QUESTION 8:
After the loop has executed five times, what value will be in register $8? SPIM initializes all registers to zero when a program starts.
| 1. | Write the full 32-bit jump address: 0x00400000 | 0000 0000 0100 0000 0000 0000 0000 0000 |
| 2. | Write the 26-bit field of the jump instruction: | 00 0001 0000 0000 0000 0000 0000 |
| 3. | Shift it left two positions: | 0000 0100 0000 0000 0000 0000 0000 |
| 4. | What are the high-order four bits of the PC? | 0000 |
| 5. | Copy (4) to the left of (3): | 0000 0000 0100 0000 0000 0000 0000 0000 |
| 6. | Is (5) the same as (1)? | Yes |
How do you know what the high-order four bits of the PC are? Well, since you have the address of the jump instruction, you know that its address is in the PC. So the high order four bits come from that address.
With some trickery, a 26-bit field can specify a 32-bit address. But it is a nuisance to figure out!

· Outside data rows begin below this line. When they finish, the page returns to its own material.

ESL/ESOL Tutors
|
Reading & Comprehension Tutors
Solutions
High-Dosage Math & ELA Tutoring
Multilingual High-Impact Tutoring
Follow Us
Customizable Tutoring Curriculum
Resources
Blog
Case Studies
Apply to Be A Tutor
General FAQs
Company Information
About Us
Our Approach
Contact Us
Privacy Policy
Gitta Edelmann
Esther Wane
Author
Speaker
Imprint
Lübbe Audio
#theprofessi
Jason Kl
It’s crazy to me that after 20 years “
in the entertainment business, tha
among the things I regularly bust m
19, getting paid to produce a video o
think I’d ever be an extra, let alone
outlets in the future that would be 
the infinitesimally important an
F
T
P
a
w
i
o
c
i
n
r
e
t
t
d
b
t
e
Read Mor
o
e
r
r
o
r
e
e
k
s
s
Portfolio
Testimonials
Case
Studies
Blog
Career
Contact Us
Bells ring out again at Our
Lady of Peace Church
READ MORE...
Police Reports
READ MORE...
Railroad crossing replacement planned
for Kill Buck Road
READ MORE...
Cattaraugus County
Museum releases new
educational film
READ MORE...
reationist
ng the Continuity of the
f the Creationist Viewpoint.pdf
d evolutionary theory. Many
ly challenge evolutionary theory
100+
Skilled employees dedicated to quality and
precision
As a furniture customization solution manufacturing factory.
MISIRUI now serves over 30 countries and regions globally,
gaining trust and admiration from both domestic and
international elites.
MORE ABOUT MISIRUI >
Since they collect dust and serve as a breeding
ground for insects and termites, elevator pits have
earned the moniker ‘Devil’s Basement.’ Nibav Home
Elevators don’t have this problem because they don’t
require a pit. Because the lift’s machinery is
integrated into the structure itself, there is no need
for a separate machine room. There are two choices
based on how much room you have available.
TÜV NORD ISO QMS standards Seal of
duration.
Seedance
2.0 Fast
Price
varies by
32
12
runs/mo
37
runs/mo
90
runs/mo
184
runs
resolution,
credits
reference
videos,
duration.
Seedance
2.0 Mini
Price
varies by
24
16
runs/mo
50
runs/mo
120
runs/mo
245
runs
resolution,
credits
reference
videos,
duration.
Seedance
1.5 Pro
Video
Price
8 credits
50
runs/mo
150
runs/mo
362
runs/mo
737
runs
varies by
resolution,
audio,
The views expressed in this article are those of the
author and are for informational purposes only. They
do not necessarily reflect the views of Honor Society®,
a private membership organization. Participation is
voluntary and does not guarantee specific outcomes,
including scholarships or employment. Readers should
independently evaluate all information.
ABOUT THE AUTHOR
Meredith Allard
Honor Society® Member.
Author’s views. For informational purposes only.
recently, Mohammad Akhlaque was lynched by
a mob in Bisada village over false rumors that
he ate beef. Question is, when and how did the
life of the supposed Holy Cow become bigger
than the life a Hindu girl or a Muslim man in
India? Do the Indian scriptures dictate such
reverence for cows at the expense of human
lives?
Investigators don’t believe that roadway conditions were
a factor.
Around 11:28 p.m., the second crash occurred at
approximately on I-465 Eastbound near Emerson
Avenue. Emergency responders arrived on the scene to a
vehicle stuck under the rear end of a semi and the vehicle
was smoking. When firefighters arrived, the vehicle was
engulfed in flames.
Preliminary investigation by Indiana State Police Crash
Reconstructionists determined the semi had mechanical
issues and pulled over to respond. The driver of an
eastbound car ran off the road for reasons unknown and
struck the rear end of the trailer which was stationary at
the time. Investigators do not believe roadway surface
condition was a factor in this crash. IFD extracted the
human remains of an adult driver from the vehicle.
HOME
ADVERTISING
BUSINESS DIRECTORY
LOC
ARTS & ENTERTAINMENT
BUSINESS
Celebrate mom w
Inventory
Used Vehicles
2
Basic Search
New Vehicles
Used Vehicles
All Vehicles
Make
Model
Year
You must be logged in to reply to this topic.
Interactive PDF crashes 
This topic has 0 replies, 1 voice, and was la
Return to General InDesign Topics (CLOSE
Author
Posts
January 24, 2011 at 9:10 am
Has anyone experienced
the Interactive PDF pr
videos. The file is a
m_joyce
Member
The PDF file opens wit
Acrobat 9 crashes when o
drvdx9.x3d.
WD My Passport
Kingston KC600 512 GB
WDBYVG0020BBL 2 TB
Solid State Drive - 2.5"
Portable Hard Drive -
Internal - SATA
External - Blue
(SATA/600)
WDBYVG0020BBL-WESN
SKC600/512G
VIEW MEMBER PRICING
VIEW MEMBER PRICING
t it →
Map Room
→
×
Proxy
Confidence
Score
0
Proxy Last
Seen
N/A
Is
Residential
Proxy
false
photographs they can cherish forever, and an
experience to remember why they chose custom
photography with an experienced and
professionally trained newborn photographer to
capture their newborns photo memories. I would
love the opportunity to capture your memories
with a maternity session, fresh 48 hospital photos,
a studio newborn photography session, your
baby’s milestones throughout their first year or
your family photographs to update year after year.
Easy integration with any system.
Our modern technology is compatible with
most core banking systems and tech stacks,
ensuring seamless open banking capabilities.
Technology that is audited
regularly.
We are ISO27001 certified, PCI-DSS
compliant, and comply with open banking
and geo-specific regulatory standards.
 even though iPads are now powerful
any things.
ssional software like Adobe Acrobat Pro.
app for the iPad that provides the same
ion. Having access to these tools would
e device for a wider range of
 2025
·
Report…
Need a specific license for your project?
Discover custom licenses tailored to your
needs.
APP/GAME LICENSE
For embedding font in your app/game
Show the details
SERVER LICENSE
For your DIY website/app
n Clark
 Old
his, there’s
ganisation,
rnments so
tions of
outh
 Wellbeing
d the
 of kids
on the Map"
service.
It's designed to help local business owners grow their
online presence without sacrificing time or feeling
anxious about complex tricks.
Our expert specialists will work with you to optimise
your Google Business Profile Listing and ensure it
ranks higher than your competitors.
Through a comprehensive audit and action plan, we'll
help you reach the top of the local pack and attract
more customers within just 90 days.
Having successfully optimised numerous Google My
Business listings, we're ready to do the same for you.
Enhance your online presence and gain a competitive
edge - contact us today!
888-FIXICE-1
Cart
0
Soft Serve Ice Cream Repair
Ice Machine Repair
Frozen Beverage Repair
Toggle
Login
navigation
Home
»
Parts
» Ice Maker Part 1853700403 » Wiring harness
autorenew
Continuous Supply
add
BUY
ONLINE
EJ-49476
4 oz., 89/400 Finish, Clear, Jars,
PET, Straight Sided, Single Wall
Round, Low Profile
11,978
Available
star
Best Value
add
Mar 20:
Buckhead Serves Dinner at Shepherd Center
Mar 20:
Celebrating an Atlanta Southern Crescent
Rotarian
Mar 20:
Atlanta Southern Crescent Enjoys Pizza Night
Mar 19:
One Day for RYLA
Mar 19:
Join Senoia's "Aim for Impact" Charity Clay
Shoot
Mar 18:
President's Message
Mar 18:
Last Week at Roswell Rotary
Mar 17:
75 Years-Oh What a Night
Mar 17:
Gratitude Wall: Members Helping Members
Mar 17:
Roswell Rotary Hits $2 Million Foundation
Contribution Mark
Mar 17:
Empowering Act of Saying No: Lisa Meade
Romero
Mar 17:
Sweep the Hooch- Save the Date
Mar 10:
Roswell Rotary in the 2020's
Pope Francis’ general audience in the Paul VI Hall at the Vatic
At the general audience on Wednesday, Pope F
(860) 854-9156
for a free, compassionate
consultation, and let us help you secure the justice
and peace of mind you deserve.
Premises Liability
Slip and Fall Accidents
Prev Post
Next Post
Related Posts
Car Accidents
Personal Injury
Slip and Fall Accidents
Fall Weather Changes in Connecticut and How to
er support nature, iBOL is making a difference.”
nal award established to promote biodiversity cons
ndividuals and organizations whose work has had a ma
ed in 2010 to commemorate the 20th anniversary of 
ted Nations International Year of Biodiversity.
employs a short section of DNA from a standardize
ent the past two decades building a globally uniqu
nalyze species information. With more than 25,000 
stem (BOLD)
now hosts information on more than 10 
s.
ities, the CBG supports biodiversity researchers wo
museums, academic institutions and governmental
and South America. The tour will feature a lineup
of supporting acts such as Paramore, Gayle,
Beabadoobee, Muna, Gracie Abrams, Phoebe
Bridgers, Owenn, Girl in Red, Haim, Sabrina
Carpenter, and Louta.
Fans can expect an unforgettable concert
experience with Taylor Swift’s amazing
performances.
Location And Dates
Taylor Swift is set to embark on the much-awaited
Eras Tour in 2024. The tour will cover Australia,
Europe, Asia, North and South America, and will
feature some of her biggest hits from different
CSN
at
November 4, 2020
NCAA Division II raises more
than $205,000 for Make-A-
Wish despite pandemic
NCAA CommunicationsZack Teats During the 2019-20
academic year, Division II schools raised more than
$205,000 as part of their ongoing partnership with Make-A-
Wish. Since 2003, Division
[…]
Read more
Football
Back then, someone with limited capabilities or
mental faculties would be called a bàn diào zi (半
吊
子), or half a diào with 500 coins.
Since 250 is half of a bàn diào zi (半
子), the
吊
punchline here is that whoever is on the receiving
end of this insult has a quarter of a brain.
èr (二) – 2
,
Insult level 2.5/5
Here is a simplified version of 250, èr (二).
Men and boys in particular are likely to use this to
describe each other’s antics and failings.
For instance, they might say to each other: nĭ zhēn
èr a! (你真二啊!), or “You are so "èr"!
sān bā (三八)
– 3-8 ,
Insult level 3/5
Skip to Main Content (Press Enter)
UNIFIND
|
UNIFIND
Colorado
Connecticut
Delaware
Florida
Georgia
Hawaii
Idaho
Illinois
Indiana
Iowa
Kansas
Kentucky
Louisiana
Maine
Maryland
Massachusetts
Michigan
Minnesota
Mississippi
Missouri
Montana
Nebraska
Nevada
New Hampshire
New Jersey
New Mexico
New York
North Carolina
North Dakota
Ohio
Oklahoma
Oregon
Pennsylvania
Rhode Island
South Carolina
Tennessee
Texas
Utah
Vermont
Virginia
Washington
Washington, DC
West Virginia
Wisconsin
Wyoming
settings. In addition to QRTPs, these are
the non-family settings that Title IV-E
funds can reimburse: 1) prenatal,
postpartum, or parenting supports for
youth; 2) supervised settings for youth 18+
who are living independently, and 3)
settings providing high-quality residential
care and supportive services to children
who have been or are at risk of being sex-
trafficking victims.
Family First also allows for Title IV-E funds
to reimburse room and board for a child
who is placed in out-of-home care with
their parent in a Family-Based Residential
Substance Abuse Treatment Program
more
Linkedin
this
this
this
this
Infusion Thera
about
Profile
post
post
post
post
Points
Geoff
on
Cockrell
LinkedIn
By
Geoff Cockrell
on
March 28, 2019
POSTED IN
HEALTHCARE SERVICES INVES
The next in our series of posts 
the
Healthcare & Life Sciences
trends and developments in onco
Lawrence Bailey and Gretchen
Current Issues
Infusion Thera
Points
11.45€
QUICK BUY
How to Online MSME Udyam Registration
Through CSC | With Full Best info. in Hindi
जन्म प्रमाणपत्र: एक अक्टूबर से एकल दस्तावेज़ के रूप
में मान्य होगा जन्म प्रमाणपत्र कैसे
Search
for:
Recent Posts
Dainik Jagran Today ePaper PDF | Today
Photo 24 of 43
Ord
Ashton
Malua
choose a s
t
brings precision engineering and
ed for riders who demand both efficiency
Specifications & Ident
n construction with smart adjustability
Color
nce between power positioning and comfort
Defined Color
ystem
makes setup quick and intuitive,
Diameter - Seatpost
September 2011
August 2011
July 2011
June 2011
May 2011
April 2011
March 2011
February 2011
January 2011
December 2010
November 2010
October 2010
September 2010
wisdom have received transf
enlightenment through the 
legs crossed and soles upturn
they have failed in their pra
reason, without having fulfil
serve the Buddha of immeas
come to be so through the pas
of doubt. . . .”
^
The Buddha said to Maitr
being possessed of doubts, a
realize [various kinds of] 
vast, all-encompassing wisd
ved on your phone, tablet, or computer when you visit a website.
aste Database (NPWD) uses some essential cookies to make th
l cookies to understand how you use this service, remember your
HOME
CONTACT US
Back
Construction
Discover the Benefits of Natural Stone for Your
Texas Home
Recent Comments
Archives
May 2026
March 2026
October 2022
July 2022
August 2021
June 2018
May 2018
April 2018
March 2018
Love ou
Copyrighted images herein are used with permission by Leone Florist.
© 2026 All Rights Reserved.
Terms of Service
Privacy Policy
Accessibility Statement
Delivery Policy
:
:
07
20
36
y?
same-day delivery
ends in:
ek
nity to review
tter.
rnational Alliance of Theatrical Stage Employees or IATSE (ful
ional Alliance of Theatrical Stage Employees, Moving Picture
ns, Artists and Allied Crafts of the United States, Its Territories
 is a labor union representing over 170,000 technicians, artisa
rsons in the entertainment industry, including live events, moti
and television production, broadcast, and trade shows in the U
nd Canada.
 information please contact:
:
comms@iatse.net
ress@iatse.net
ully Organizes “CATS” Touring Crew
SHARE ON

If you were doing machine language programming, that is what you would have to do. But the assembler does the work for you. Here is a tiny program:
## jump.asm
##
.text
.globl main
main:
sll $0,$0,0
sll $0,$0,0
sll $0,$0,0
sll $0,$0,0
j main
addiu $8,$8,1
## End of file
It is similar to the previous example.
The symbolic address main
stands for the address of the first instruction.
The instruction
j main
tells the assembler to assemble a machine
instruction with the proper 26-bit field
so that control is transfered to main.
The branch delay slot is filled with an instruction that increments register $8.
After the loop has executed five times, what value will be in register $8? SPIM initializes all registers to zero when a program starts.